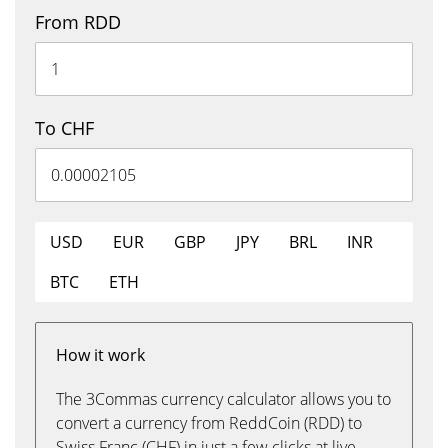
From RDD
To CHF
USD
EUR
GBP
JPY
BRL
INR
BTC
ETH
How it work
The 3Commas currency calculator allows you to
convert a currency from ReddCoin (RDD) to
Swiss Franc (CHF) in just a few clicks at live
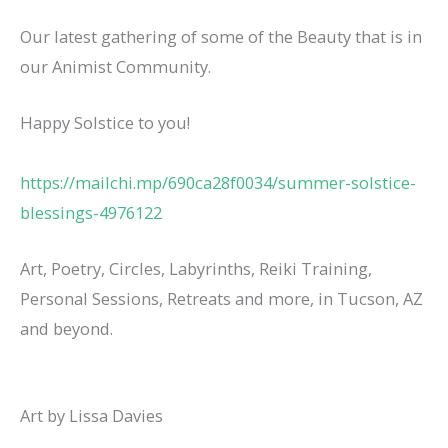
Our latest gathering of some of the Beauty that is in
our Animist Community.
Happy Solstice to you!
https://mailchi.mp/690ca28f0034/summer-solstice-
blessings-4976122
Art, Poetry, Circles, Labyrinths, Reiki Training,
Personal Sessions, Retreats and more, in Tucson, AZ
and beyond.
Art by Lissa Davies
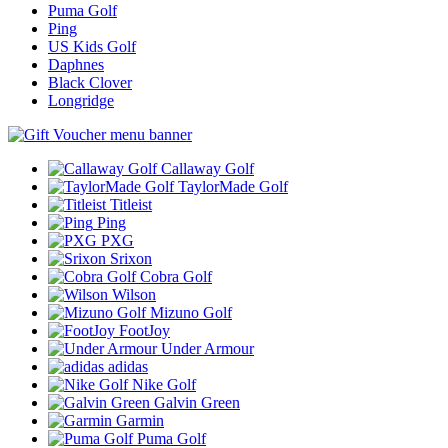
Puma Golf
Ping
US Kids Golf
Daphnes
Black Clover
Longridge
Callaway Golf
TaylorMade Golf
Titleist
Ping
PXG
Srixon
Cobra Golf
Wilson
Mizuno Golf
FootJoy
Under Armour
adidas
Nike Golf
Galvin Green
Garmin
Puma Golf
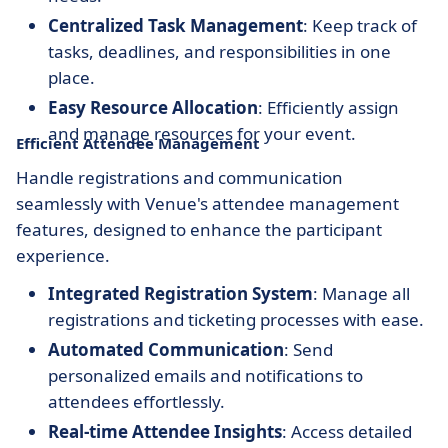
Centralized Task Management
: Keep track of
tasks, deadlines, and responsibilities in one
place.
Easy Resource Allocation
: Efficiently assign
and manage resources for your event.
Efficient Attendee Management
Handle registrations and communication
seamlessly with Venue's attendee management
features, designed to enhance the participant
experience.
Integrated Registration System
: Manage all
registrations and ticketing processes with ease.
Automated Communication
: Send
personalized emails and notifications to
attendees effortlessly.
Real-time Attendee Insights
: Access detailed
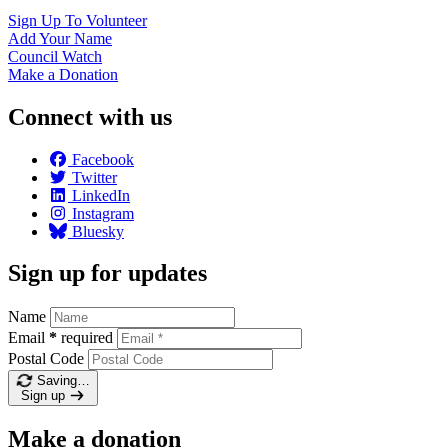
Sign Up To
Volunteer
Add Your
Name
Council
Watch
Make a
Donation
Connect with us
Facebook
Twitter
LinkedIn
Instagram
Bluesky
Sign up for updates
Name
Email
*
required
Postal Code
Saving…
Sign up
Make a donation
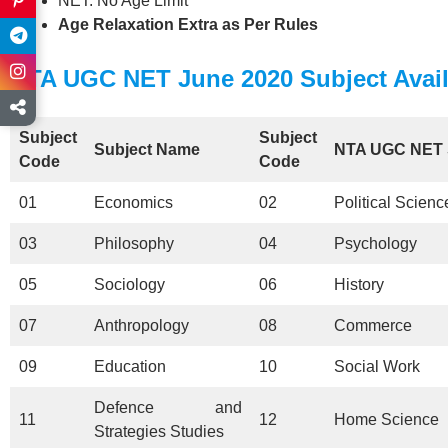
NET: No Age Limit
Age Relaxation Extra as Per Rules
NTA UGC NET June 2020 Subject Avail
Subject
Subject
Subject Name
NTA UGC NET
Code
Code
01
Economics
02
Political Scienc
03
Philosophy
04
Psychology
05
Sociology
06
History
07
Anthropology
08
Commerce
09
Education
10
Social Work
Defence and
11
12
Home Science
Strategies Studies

--

→ EXERCISE BRIEF
Each line from the line containing "Efficient Attendee Management" through the last line above must be written out exactly, and every picture must be omitted.

→ EXPECTED ANSWER
Efficient Attendee Management
Handle registrations and communication
seamlessly with Venue's attendee management
features, designed to enhance the participant
experience.
Integrated Registration System
: Manage all
registrations and ticketing processes with ease.
Automated Communication
: Send
personalized emails and notifications to
attendees effortlessly.
Real-time Attendee Insights
: Access detailed
Sign Up To
Volunteer
Add Your
Name
Council
Watch
Make a
Donation
Connect with us
Facebook
Twitter
LinkedIn
Instagram
Bluesky
Sign up for updates
Name
Email
*
required
Postal Code
Saving…
Sign up
Make a donation
NET: No Age Limit
Age Relaxation Extra as Per Rules
NTA UGC NET June 2020 Subject Avail
Subject
Subject
Subject Name
NTA UGC NET
Code
Code
01
Economics
02
Political Scienc
03
Philosophy
04
Psychology
05
Sociology
06
History
07
Anthropology
08
Commerce
09
Education
10
Social Work
Defence and
11
12
Home Science
Strategies Studies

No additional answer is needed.